We want to define $E$ over $\mathrm{ZFC}$ such that $\mathrm{ZFC}\vdash\varphi^{\omega,E}$ for every $\varphi\in\mathrm{ZFC}$. If $\mathrm{ZFC}$ is inconsistent in the real world, then it proves everything and we are done. So we may assume $\mathrm{ZFC}$ is consistent in the real world. I think this is the key point of the argument.

Let $\varphi\in\mathrm{ZFC}$. To show that $\mathrm{ZFC}\vdash\varphi^{\omega,E}$, we take an arbitrary model $V\models\mathrm{ZFC}$, and attempt to prove $V\models\varphi^{\omega,E}$. If $V\models\mathrm{Con}(\mathrm{ZFC})$, then we are in the ‘straightforward’ case as you observed. So we may assume $V\models\neg\mathrm{Con}(\mathrm{ZFC})$.

Now $V\models\mathrm{ZFC}+\neg\mathrm{Con}(\mathrm{ZFC})$. Following Kunen's hint, let $n$ be the largest $n\in\omega^V$ such that $V\models\mathrm{Con}(\mathrm{ZFC}_n)$. This $n$ must be bigger than all natural numbers $i$ in the real world because of what Kunen says at the beginning.
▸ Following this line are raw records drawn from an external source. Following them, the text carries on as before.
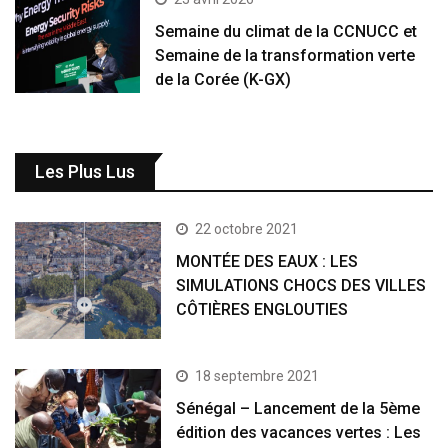
Semaine du climat de la CCNUCC et
Semaine de la transformation verte
de la Corée (K-GX)
Les Plus Lus
22 octobre 2021
MONTÉE DES EAUX : LES
SIMULATIONS CHOCS DES VILLES
CÔTIÈRES ENGLOUTIES
18 septembre 2021
Sénégal – Lancement de la 5ème
édition des vacances vertes : Les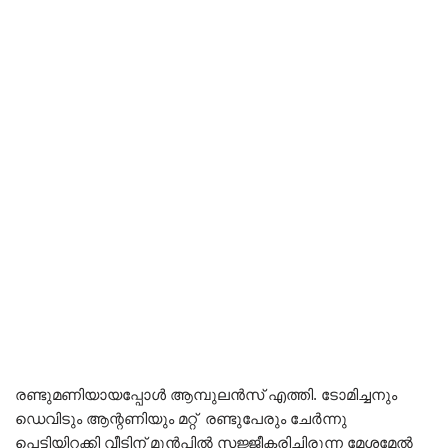
രണ്ടുമണിയായപ്പോൾ ആമ്പുലൻസ് എത്തി. ടോമിച്ചനും
ഡെവിടും ആന്റണിയും മറ്റ് രണ്ടുപേരും ചേർന്നു
പെട്ടിയിറക്കി വീടിന് മുൻപിൽ സജ്ജീകരിച്ചിരുന്ന മേശമേൽ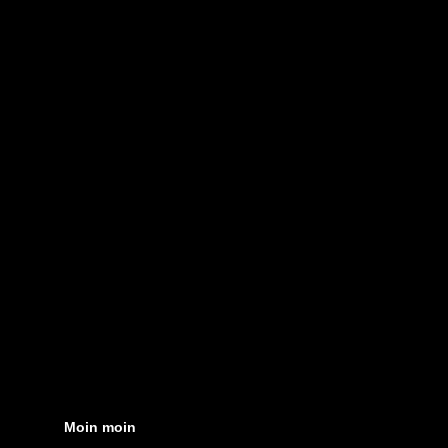
Moin moin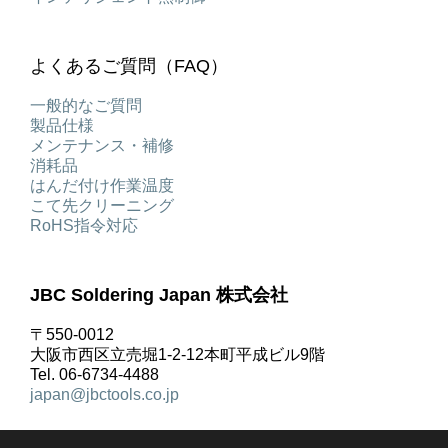
よくあるご質問（FAQ）
一般的なご質問
製品仕様
メンテナンス・補修
消耗品
はんだ付け作業温度
こて先クリーニング
RoHS指令対応
JBC Soldering Japan 株式会社
〒550-0012
大阪市西区立売堀1-2-12本町平成ビル9階
Tel. 06-6734-4488
japan@jbctools.co.jp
As a result, if we apply the completeness theorem in $V$ to find a (countable) model $M$ of $\mathrm{ZFC}_n$ in $V$, then $M\models\mathrm{ZFC}_i$ for every natural number $i$ in the real world, which is the same as saying $M\models\mathrm{ZFC}$ in the real world. Notice $V\not\models(M\models\mathrm{ZFC})$ in this case.

Sorry for referring to the ‘real world’ so many times. I cannot find a better phrase for it. Suggestions are welcome.